Monday, July 28, 2014

The joys of a quiet weekend

I've had to re-do this post, which started its life being about the holidays, which have now been and gone and seem like too long ago.  In brief we had a lovely but busy few weeks that included some home time..
Curious cattle watching on
No power one morning, breakfast by candlelight..
and some away time.  We went over to Perth and Margaret River for a few days, which was great fun but we could have done with a couple more days of being immersed in the best wine region in Australia (big call but we had some seriously amazing wine).  Highly recommended....
Gratuitous Aga shot
We came back to Victoria to some rather chillier weather:
At long last we are having a proper winter.  Snow has been falling on the mountains, we've had rain and storms and, on Wednesday morning, our first frost: 
This past weekend has been blissfully not busy.  A yoga class, lots of gardening, planting trees, cooking and a few glasses of red by the fire.  I have finally pruned all the roses
which is a good job to have out of the way.  I have refilled the veggie beds with some lovely mushroom compost,
and dug up these potatoes that I didn't know were there:
I planted out some oaks that I had grown from acorns (bit like sending your first child off to school....)

and knocked up some yoyos for Tim to give to a family friend whose wife died recently...
I made a hearty lamb chop casserole
and picked this beautiful cabbage
which I pan fried with bacon and onion:
The rhubarb is flourishing at the moment so I made a little pudding:
This is so easy and I think better than traditional crumble as it has more crunch.  You can make the very simple crumble ahead and it keeps for ages in the freezer, then when you have some poached or roasted fruit you can sprinkle it over the top.    

DECONSTRUCTED RHUBARB CRUMBLE  Serves 4

1 bunch rhubarb (about 5 stems), trimmed and cut into 5 cm pieces
50g butter
2 tblsp brown sugar
1/2 cup verjuice
a vanilla bean

Crumble mix:
1/2 cup white sugar
1/2 cup brown sugar
1/2 teasp nutmeg
1/2 teasp cinnamon
3/4 cup flour
125g butter

For the crumble mix:
Preheat oven to 180c.
Put all the ingredients into the food processor and pulse to chunky breadcrumbs.
Spread onto a large lined baking tray and cook for approximately 10 minutes until it begins to colour around the edges.  Take it out and give it a good mix around, then put it back for another 10 or so minutes.  Keep an eye on it as you don't want it to burn.  Do this until it has coloured evenly.  Mix it so it forms to crumble, cool on the tray and store in a container in the fridge or freezer.

For the rhubarb:.
Preheat the oven to 180c
In a frying pan that can go in the oven melt the butter and add the sugar and verjuice.  Mix well.  Scrape the seeds out of the vanilla bean and add to the pan, adding the bean as well.
Add the rhubarb and stir well.
Cover with foil or a lid and bake for 15 minutes.  Remove the cover and cook for  a further 15-20 minutes until the rhubarb is soft and the sauce has caramelised.
Serve the rhubarb with the crumble sprinkled over the top and cream or custard on the side.
This would also work well with pears.  And probably apples or quinces.













Friday, June 20, 2014

Queen's Birthday weekend

The Queen's Birthday weekend in June is one of my favourite weekends of the year.  We have friends to stay, the kids come home, we eat, we drink, we walk.  We have a big dinner party on Saturday night, go to a friend's paddock picnic on Sunday and curl up by the fire on Sunday night, eat more, drink more and watch Masterchef with some commentary from Matt.  I like the tradition of it.  Do you think that if we ever became a Republic that they would abolish it??  I bloody hope not.

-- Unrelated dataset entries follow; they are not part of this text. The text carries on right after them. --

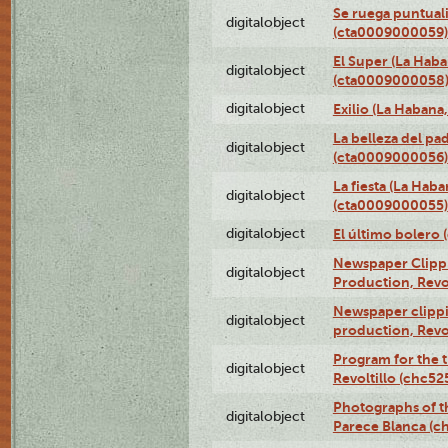
Se ruega puntual
digitalobject
(cta0009000059)
El Super (La Haba
digitalobject
(cta0009000058
digitalobject
Exilio (La Haban
La belleza del pa
digitalobject
(cta0009000056)
La fiesta (La Hab
digitalobject
(cta0009000055)
digitalobject
El último bolero
Newspaper Clippin
digitalobject
Production, Revo
Newspaper clippin
digitalobject
production, Revo
Program for the t
digitalobject
Revoltillo (chc5
Photographs of t
digitalobject
Parece Blanca (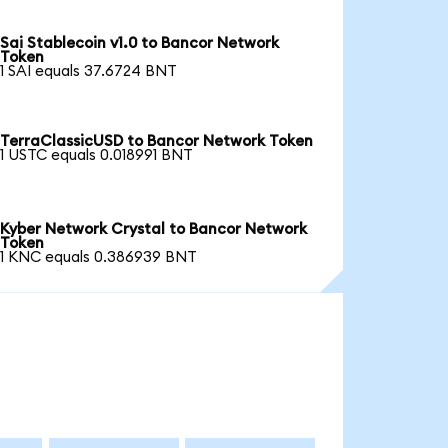
Sai Stablecoin v1.0 to Bancor Network
Token
1 SAI equals 37.6724 BNT
TerraClassicUSD to Bancor Network Token
1 USTC equals 0.018991 BNT
Kyber Network Crystal to Bancor Network
Token
1 KNC equals 0.386939 BNT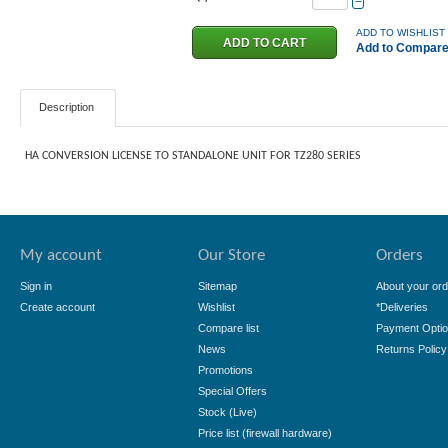
−
ADD TO WISHLIST
Add to Compar
Description
HA CONVERSION LICENSE TO STANDALONE UNIT FOR TZ280 SERIES
My account
Our Store
Orders
Sign in
Sitemap
About your ord
Create account
Wishlist
*Deliveries
Compare list
Payment Opti
News
Returns Policy
Promotions
Special Offers
Stock (Live)
Price list (firewall hardware)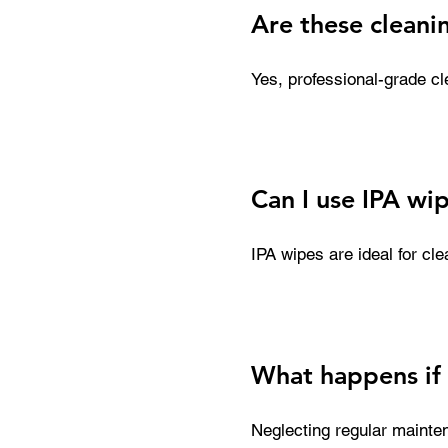
Are these cleani
Yes, professional-grade cle
components. They are desi
that can degrade internal p
and maintain consistent p
Can I use IPA wip
IPA wipes are ideal for cl
ink residue and debris bui
as they can accelerate ink
cleaning solution first.
What happens if 
Neglecting regular mainten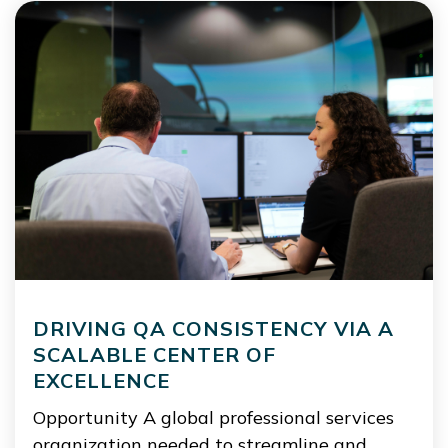
DRIVING QA CONSISTENCY VIA A
SCALABLE CENTER OF
EXCELLENCE
Opportunity A global professional services
organization needed to streamline and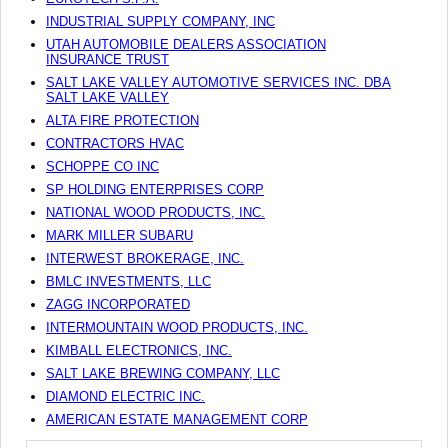
INDUSTRIAL SUPPLY COMPANY, INC
UTAH AUTOMOBILE DEALERS ASSOCIATION
INSURANCE TRUST
SALT LAKE VALLEY AUTOMOTIVE SERVICES INC. DBA
SALT LAKE VALLEY
ALTA FIRE PROTECTION
CONTRACTORS HVAC
SCHOPPE CO INC
SP HOLDING ENTERPRISES CORP
NATIONAL WOOD PRODUCTS, INC.
MARK MILLER SUBARU
INTERWEST BROKERAGE, INC.
BMLC INVESTMENTS, LLC
ZAGG INCORPORATED
INTERMOUNTAIN WOOD PRODUCTS, INC.
KIMBALL ELECTRONICS, INC.
SALT LAKE BREWING COMPANY, LLC
DIAMOND ELECTRIC INC.
AMERICAN ESTATE MANAGEMENT CORP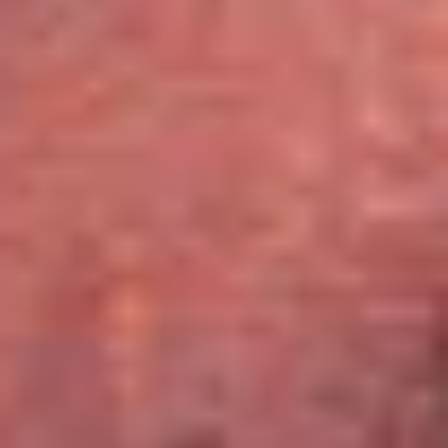
Caves du Louvre, Paris
Caves des Hospices de Strasbourg
Bouvet Ladubay, Saumur
Champagne Canard Duchêne
Champagne Lanson, Reims
Champagne Mercier, Epernay
Champagne Moët & Chandon, Epernay
Champagne Mumm, Reims
Champagne Pommery, Reims
Champagne Ruinart, Reims
Champagne Taittinger, Reims
Champagne Veuve Clicquot, Reims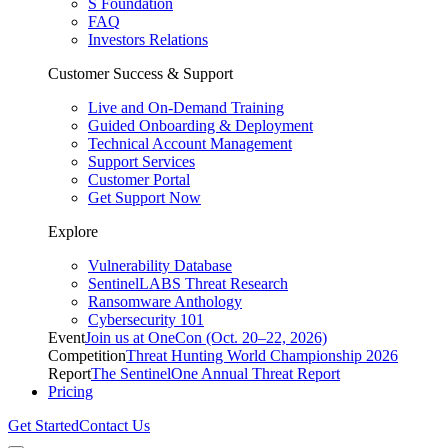
S Foundation
FAQ
Investors Relations
Customer Success & Support
Live and On-Demand Training
Guided Onboarding & Deployment
Technical Account Management
Support Services
Customer Portal
Get Support Now
Explore
Vulnerability Database
SentinelLABS Threat Research
Ransomware Anthology
Cybersecurity 101
Event
Join us at OneCon (Oct. 20–22, 2026)
Competition
Threat Hunting World Championship 2026
Report
The SentinelOne Annual Threat Report
Pricing
Get Started
Contact Us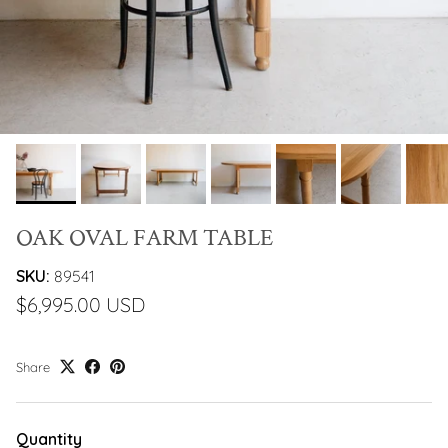
OAK OVAL FARM TABLE
SKU:
89541
$6,995.00 USD
Share
Quantity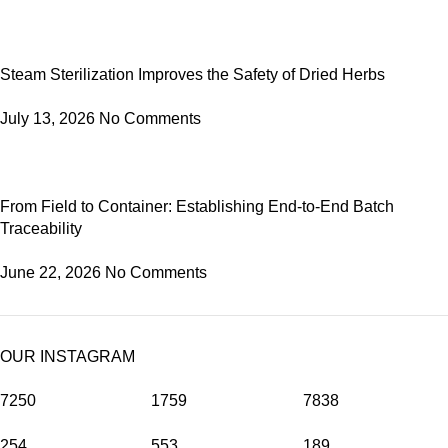
Steam Sterilization Improves the Safety of Dried Herbs
July 13, 2026
No Comments
From Field to Container: Establishing End-to-End Batch
Traceability
June 22, 2026
No Comments
OUR INSTAGRAM
7250
1759
7838
254
553
189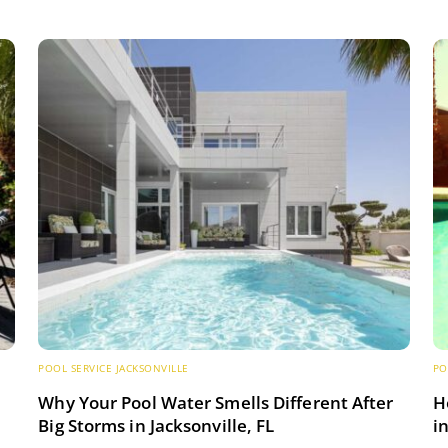
POOL SERVICE JACKSONVILLE
PO
s
Why Your Pool Water Smells Different After
H
Big Storms in Jacksonville, FL
i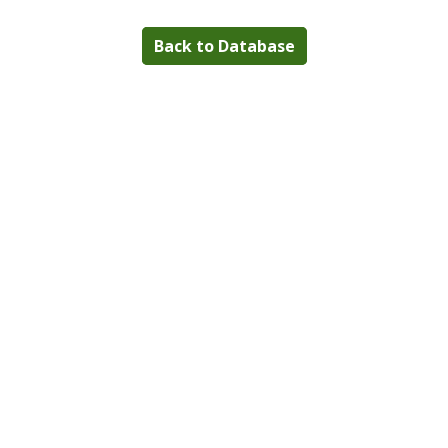
Back to Database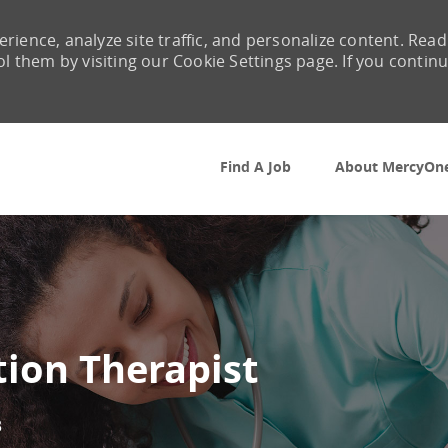
rience, analyze site traffic, and personalize content. Read
them by visiting our Cookie Settings page. If you contin
Skip to main content
Find A Job
About MercyOn
tion Therapist
3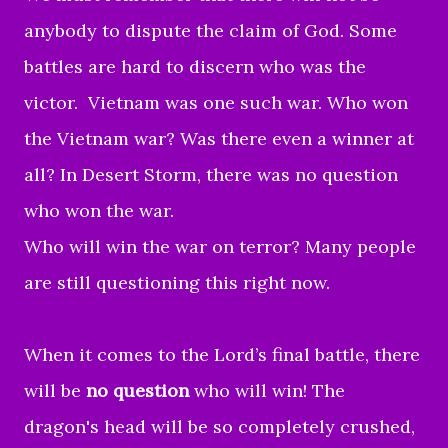
anybody to dispute the claim of God. Some
battles are hard to discern who was the
victor. Vietnam was one such war. Who won
the Vietnam war? Was there even a winner at
all? In Desert Storm, there was no question
who won the war.
Who will win the war on terror? Many people
are still questioning this right now.
When it comes to the Lord’s final battle, there
will be
no question
who will win! The
dragon's head will be so completely crushed,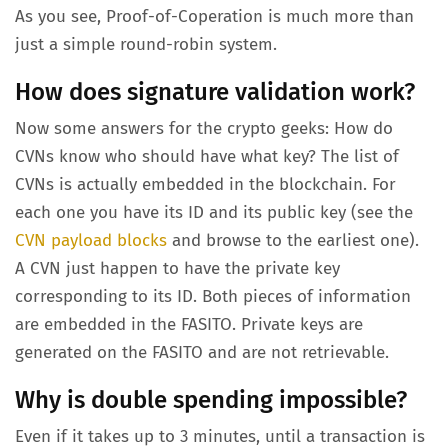
As you see, Proof-of-Coperation is much more than
just a simple round-robin system.
How does signature validation work?
Now some answers for the crypto geeks: How do
CVNs know who should have what key? The list of
CVNs is actually embedded in the blockchain. For
each one you have its ID and its public key (see the
CVN payload blocks
and browse to the earliest one).
A CVN just happen to have the private key
corresponding to its ID. Both pieces of information
are embedded in the FASITO. Private keys are
generated on the FASITO and are not retrievable.
Why is double spending impossible?
Even if it takes up to 3 minutes, until a transaction is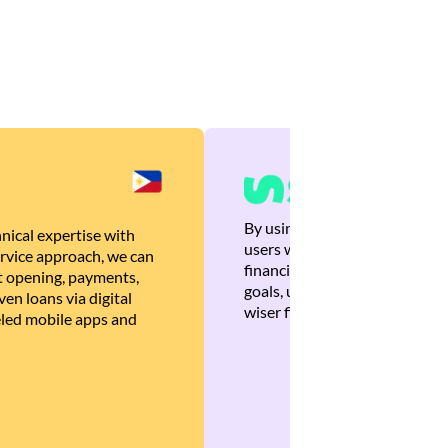
By using Brankas APIs, we are
nical expertise with
users with quick, personalized
rvice approach, we can
financial recommendations tha
 opening, payments,
goals, ultimately helping the
en loans via digital
wiser financial decisions.
eled mobile apps and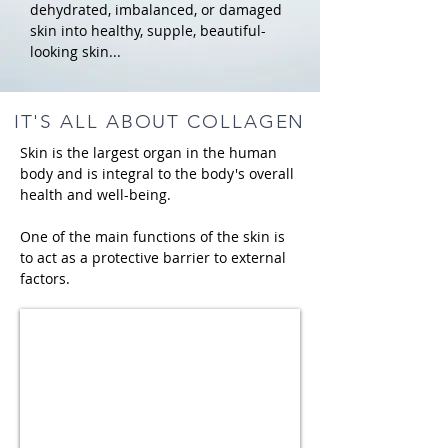
dehydrated, imbalanced, or damaged
skin into healthy, supple, beautiful-
looking skin...
IT'S ALL ABOUT COLLAGEN
Skin is the largest organ in the human
body and is integral to the body's overall
health and well-being.
One of the main functions of the skin is
to act as a protective barrier to external
factors.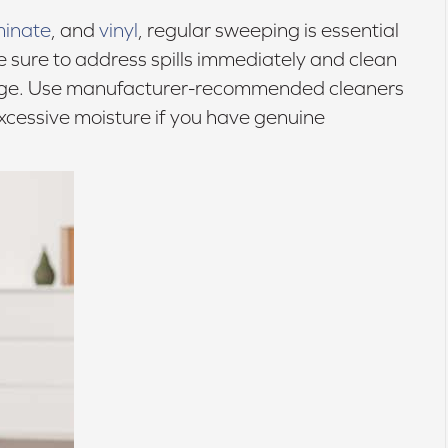
minate
, and
vinyl
, regular sweeping is essential
 sure to address spills immediately and clean
age. Use manufacturer-recommended cleaners
cessive moisture if you have genuine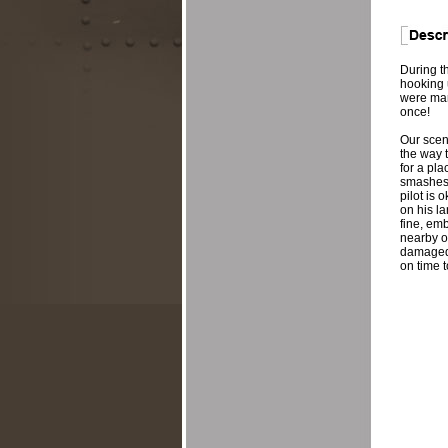
During th
hooking 
were man
once!
Our scen
the way t
for a pla
smashes i
pilot is
on his la
fine, em
nearby on
damaged a
on time t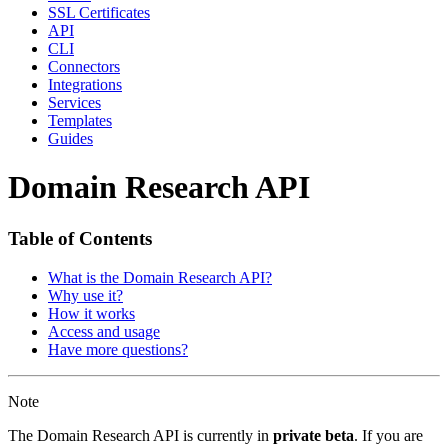
SSL Certificates
API
CLI
Connectors
Integrations
Services
Templates
Guides
Domain Research API
Table of Contents
What is the Domain Research API?
Why use it?
How it works
Access and usage
Have more questions?
Note
The Domain Research API is currently in
private beta
. If you are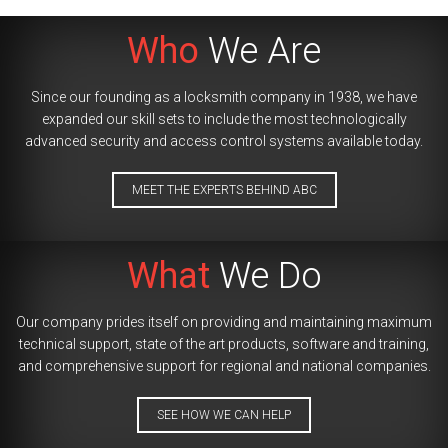
Who
We Are
Since our founding as a locksmith company in 1938, we have
expanded our skill sets to include the most technologically
advanced security and access control systems available today.
MEET THE EXPERTS BEHIND ABC
What
We Do
Our company prides itself on providing and maintaining maximum
technical support, state of the art products, software and training,
and comprehensive support for regional and national companies.
SEE HOW WE CAN HELP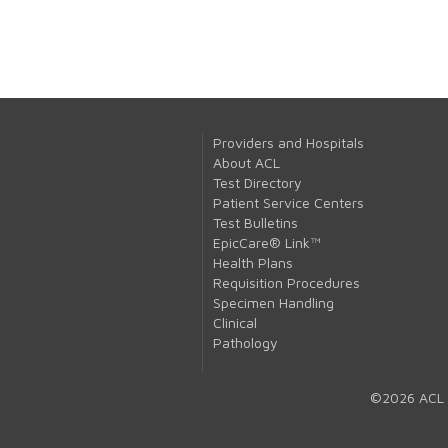
Providers and Hospitals
About ACL
Test Directory
Patient Service Centers
Test Bulletins
EpicCare® Link™
Health Plans
Requisition Procedures
Specimen Handling
Clinical
Pathology
©2026 ACL 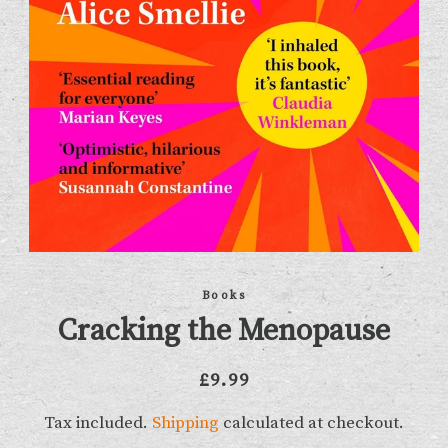
Books
Cracking the Menopause
Regular
Sale
£9.99
price
price
Tax included.
Shipping
calculated at checkout.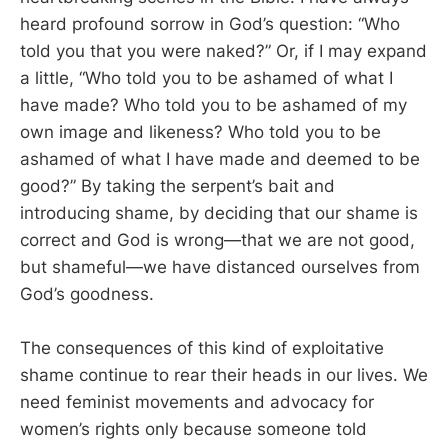
heard profound sorrow in God’s question: “Who
told you that you were naked?” Or, if I may expand
a little, “Who told you to be ashamed of what I
have made? Who told you to be ashamed of my
own image and likeness? Who told you to be
ashamed of what I have made and deemed to be
good?” By taking the serpent’s bait and
introducing shame, by deciding that our shame is
correct and God is wrong—that we are not good,
but shameful—we have distanced ourselves from
God’s goodness.
The consequences of this kind of exploitative
shame continue to rear their heads in our lives. We
need feminist movements and advocacy for
women’s rights only because someone told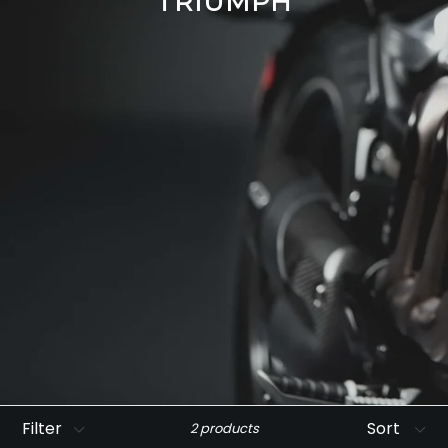
TRIUMPH
Filter
Sort
2 products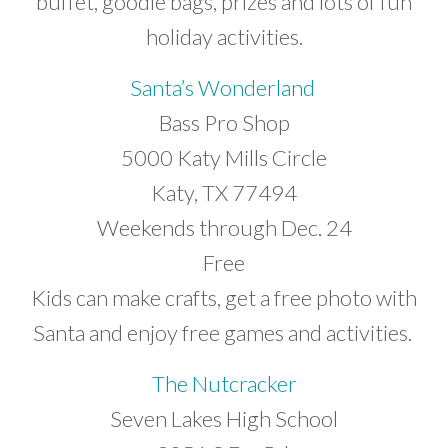
buffet, goodie bags, prizes and lots of fun
holiday activities.
Santa’s Wonderland
Bass Pro Shop
5000 Katy Mills Circle
Katy, TX 77494
Weekends through Dec. 24
Free
Kids can make crafts, get a free photo with
Santa and enjoy free games and activities.
The Nutcracker
Seven Lakes High School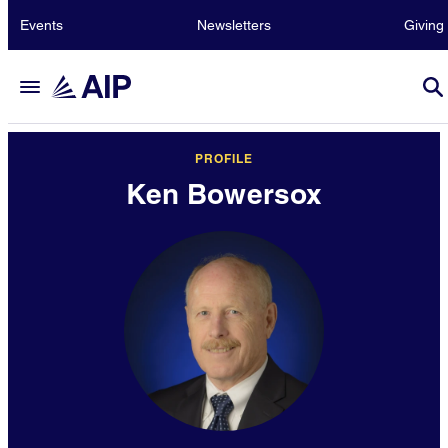
Events
Newsletters
Giving
PROFILE
Ken Bowersox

We lit a massive bonfire..
Sadly I didn't photograph much of the food I cooked for the weekend, it was just too busy.  Matt did make his best brew yet of mulled wine, but I'm not sure that I can reveal the secret ingredient.  I made a great pudding though, for Saturday night, which was a croissant bread and butter pudding with blueberry sauce and baked pears.  I will give you the recipe for the pudding another day, but here are the baked pears:
 We recently had a visit from a Scottish friend who had been in Tasmania and bought me a jar of the most beautiful honey I think I have ever tasted..
The honey is from the Leatherwood tree which is common in Tasmania, and the trees generally don't start flowering until they are 75 years old.  It has a delicate floral flavour which is the Australian bush in a jar, and I thought would work well with the pears.

BAKED PEARS   Serves 6

6 pears, peeled, cored and halved.  Keep the stems on
1/4 cup castor sugar
1 vanilla bean, split
1/4 cup honey, Tasmanian leatherwood if you can get it
Juice of a lemon
50g butter
cinnamon

Preheat the oven to 180c.
Put the pears into a baking dish.
Measure the sugar and mix in  the seeds from the vanilla bean then sprinkle over the pears.
Drizzle over the honey (soften in the microwave to make it more runny) and lemon juice.  Put the lemon halves in the pan too.  Dot the butter over the top.
Add 1/4 cup water and sprinkle with cinnamon.
Cook for 30 minutes, then turn them over and give them a baste, and return to the oven for approximately 30 more minutes until the pears are tender and slightly translucent.
Very easy.  These pears would make a lovely pudding on their own with some fresh cream or ice cream or alongside a lemon cake, they would even be wonderful on porridge. 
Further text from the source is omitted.